● Input material
::::::
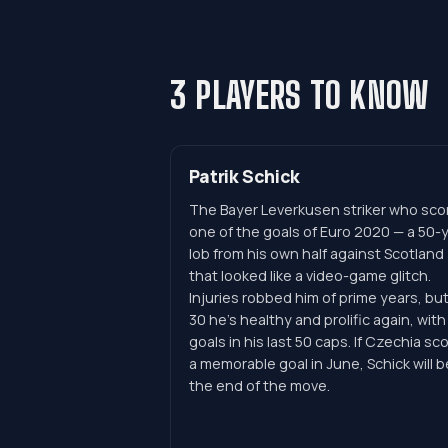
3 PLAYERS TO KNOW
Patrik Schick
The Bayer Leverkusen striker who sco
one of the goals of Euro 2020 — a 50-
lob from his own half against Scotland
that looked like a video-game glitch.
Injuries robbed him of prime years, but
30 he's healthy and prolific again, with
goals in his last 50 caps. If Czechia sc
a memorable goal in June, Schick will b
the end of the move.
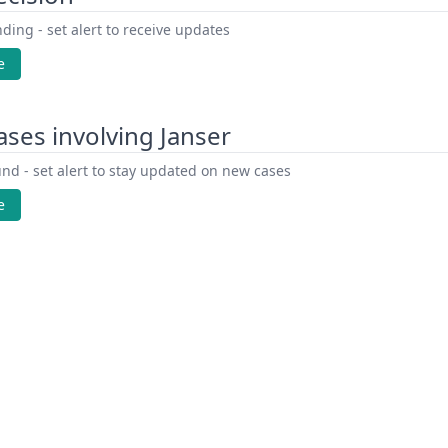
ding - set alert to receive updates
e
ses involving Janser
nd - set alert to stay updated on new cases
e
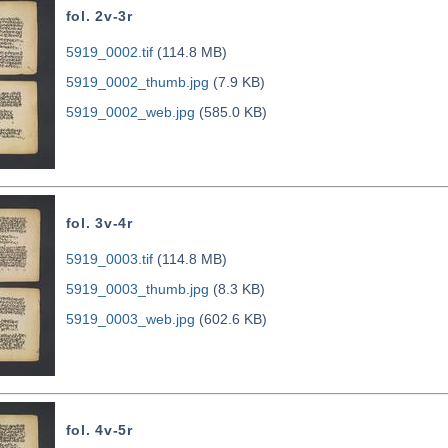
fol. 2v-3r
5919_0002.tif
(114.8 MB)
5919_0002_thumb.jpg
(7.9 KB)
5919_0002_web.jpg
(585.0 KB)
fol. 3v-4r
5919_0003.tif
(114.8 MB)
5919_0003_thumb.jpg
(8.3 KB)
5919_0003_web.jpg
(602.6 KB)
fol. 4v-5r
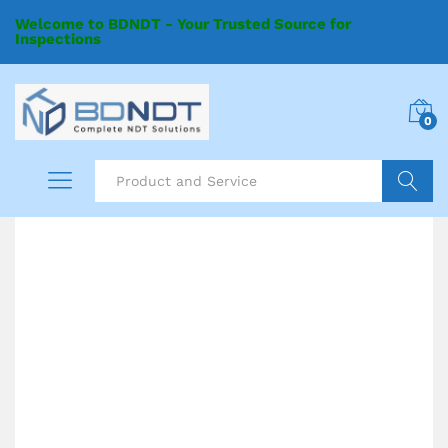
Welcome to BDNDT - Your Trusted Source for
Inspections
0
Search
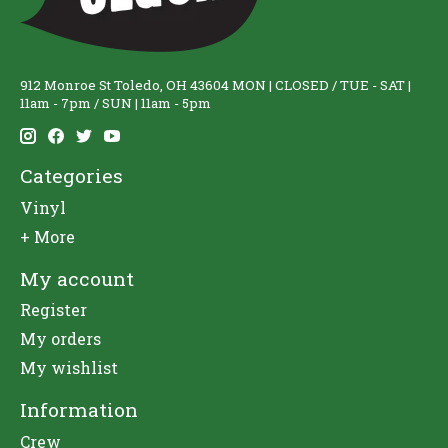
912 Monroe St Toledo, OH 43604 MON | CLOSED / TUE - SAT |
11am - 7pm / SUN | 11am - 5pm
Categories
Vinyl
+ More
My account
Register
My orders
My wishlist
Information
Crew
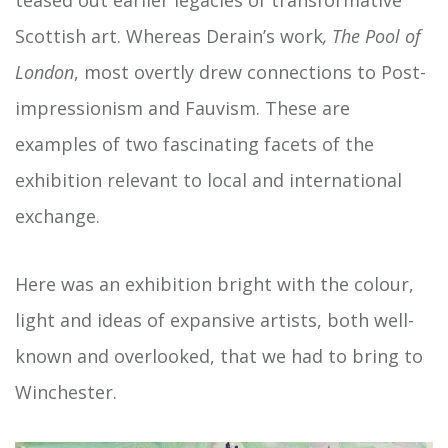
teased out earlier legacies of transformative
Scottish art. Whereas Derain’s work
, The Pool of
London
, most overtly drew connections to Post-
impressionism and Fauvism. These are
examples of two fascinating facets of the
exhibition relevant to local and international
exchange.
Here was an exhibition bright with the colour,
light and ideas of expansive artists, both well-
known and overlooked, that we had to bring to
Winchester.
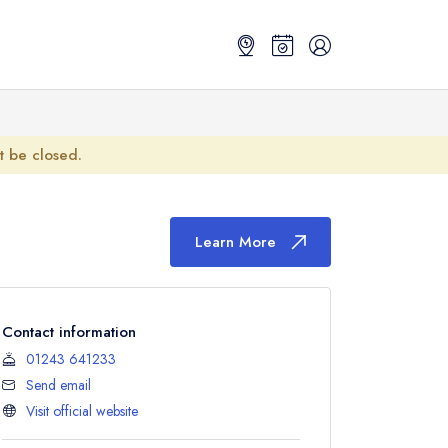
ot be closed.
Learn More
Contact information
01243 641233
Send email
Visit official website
::::::
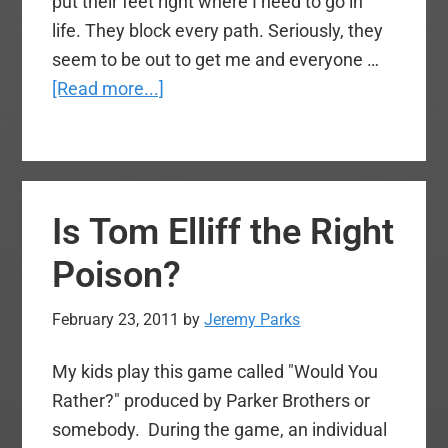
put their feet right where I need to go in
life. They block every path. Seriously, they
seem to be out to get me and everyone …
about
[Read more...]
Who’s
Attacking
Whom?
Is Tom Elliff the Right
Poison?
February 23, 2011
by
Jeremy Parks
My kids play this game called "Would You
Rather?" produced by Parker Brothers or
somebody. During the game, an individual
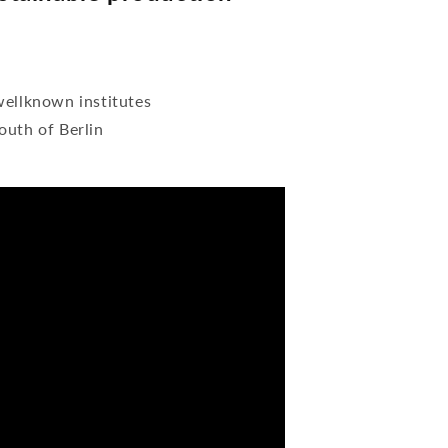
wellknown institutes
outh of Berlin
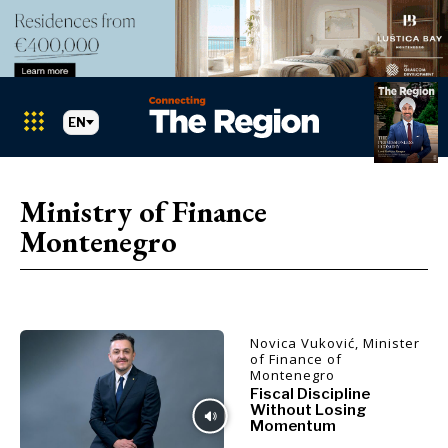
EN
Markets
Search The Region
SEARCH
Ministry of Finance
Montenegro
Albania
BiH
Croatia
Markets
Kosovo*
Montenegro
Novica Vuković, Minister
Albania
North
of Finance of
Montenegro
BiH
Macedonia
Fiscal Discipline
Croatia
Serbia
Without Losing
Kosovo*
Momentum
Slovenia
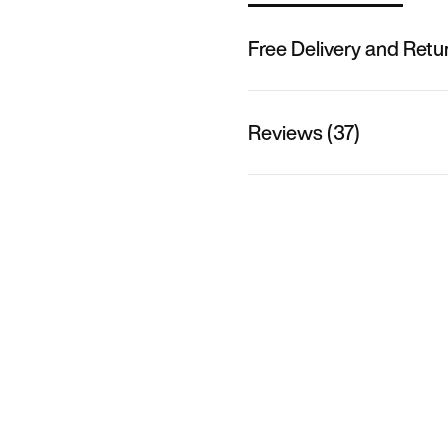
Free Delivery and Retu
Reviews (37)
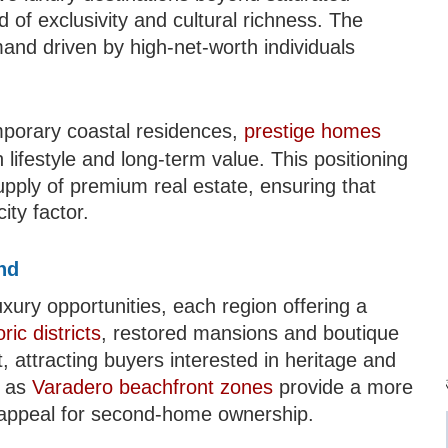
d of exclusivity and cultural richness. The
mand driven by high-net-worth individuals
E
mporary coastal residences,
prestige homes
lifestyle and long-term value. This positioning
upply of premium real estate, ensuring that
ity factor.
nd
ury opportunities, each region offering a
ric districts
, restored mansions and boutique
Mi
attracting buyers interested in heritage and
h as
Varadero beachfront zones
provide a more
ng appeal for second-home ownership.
::::::
All lines in the listing above with the string "alert" should be returned.

ding - set alert to receive updates
nd - set alert to stay updated on new cases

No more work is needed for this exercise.